We are nomads. Quite literally.
Nicole asked me tonight if I believe that a person in my field of work has any hope of surviving in an intimate relationship.
No, I said. It is the price I pay for what I bring back.
Ever? She asked.
Not ever, I’m afraid. Not like in the movies.
I used to believe there was a balance I could strike. That I could go to a place like Bosnia and immerse myself for a while then come back and pick up my life where I left off. But I began to see there was never any real going back, for each return was to somewhere new because I had become new.
Photojournalism, I think, maybe it has its own social psychology, I said.
She is a psychologist so she asked me to explain.

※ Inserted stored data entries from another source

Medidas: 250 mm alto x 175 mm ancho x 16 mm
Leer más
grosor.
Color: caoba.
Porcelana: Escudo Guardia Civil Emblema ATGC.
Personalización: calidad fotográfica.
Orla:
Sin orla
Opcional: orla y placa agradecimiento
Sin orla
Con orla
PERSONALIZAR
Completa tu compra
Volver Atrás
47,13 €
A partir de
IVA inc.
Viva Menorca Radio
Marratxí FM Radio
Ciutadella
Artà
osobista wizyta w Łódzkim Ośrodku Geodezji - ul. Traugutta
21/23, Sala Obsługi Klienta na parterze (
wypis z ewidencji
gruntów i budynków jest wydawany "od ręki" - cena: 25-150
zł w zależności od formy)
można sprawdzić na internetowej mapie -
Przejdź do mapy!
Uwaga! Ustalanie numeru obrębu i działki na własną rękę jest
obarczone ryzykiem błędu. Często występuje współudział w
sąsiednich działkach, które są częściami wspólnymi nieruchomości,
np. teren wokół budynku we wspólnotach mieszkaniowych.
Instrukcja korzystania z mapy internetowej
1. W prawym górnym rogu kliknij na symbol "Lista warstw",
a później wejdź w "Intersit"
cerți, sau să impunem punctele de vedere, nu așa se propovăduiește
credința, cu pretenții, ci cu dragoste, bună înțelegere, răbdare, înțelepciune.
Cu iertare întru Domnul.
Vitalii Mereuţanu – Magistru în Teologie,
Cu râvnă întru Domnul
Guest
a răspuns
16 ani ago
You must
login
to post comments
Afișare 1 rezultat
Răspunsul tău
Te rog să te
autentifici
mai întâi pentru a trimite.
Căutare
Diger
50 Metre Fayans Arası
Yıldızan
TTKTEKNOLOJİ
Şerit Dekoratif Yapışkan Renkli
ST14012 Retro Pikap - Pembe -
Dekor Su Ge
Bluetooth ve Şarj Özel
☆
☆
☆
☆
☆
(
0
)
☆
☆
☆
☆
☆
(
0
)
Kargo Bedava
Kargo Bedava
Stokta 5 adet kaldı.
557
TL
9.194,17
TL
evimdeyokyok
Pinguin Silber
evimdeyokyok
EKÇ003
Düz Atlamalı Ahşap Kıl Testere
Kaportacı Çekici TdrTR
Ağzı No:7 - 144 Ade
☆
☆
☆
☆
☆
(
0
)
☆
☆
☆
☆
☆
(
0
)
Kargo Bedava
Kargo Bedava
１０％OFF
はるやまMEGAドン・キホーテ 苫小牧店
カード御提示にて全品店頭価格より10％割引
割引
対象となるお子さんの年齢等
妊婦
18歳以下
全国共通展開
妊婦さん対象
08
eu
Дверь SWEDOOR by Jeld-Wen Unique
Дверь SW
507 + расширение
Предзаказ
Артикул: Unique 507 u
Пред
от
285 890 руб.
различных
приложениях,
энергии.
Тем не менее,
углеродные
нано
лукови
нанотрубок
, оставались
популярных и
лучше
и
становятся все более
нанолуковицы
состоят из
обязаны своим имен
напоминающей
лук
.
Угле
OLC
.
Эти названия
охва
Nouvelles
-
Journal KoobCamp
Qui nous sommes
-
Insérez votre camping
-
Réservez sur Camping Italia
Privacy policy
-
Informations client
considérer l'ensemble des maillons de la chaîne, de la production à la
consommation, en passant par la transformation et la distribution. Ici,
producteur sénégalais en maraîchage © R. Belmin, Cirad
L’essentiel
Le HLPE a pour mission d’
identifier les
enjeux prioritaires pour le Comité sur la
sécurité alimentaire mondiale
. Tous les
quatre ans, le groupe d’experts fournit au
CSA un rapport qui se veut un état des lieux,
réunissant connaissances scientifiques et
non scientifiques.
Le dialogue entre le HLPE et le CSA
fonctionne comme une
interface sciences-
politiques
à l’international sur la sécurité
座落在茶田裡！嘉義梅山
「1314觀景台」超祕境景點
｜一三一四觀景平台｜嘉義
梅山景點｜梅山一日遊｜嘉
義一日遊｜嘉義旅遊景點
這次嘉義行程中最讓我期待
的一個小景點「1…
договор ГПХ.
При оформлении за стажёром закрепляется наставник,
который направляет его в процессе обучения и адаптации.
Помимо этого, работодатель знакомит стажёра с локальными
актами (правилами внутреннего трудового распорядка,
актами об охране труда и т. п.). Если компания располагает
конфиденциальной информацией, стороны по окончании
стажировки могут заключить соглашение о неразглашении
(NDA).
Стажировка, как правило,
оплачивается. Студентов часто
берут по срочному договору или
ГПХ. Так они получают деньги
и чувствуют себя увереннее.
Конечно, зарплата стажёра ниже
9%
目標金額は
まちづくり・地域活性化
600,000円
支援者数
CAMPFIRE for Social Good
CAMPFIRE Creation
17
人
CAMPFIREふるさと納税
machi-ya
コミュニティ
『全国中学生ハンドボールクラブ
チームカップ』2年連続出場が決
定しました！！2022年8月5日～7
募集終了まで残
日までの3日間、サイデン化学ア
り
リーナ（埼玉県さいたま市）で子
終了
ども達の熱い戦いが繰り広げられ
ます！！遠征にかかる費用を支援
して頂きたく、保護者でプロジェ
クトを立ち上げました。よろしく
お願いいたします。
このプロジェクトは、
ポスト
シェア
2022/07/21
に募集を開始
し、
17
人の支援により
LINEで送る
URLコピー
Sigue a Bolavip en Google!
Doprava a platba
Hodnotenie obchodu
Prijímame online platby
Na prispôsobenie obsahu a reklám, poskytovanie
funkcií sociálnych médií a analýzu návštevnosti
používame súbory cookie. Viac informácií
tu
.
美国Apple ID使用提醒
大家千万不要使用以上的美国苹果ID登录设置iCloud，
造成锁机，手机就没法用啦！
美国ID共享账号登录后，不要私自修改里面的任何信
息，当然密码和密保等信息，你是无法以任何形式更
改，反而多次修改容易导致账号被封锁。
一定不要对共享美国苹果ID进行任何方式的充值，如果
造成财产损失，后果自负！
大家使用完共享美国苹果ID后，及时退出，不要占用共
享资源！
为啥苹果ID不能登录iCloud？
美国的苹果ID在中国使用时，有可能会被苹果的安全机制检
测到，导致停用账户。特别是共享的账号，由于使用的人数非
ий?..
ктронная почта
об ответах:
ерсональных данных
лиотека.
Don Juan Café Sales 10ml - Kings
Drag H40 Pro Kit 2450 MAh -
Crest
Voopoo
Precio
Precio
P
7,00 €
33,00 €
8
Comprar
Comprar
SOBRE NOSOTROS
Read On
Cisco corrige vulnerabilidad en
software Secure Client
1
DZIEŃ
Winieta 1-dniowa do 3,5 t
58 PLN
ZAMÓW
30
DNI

Its not the time spent away that is the problem. It’s not even the intensity or the risk in the work. Wildcatters and deep-sea oil rig workers live far more intense and dangerous lives and stay away as long or longer. It is something else. Even a regular journalist has it differently than a photojournalist.
When we go to a place we don’t just arrive to work, we are the work. More than any other media job, the work of the photojournalist, by nature of what it is, requires we become a part of our environment in order to capture it. When I travel to a place, if even for the shortest of assignments, I am actually mentally and emotionally living there for that time.
I think photojournalists have something very literally in common with nomadic peoples, I said.
What do you mean? She asked me.
Place is not an address for us. We carry our tent on our back. We move in and out of place and people knowing we are passing through. But at the same time because we must become intimate quickly we also make an immediate emotional home where we are. Each departure is a leaving something behind. So no matter how many times we return to a place someone else calls home, it is actually like we become lonelier and lonelier because we know we will not be permanent, but we also know we will become intimate just the same.
But it is not the healthy kind of intimacy, the kind that builds marriages and trust and security. It is an emotional intimacy, the kind that lingers like a fog and feels about as warm.
Still it is the nature of our nomadic work that enables us to bring back what we do. Like in this photograph of the fisherman’s daughter on Ille-a-Vache. I can bring you this photograph because I was there. It is not a description of a place. It is not a philosophy. It is a little girl asleep on a mattress on a tropical island. I go so I can bring back. I am a nomad. The price is worth it.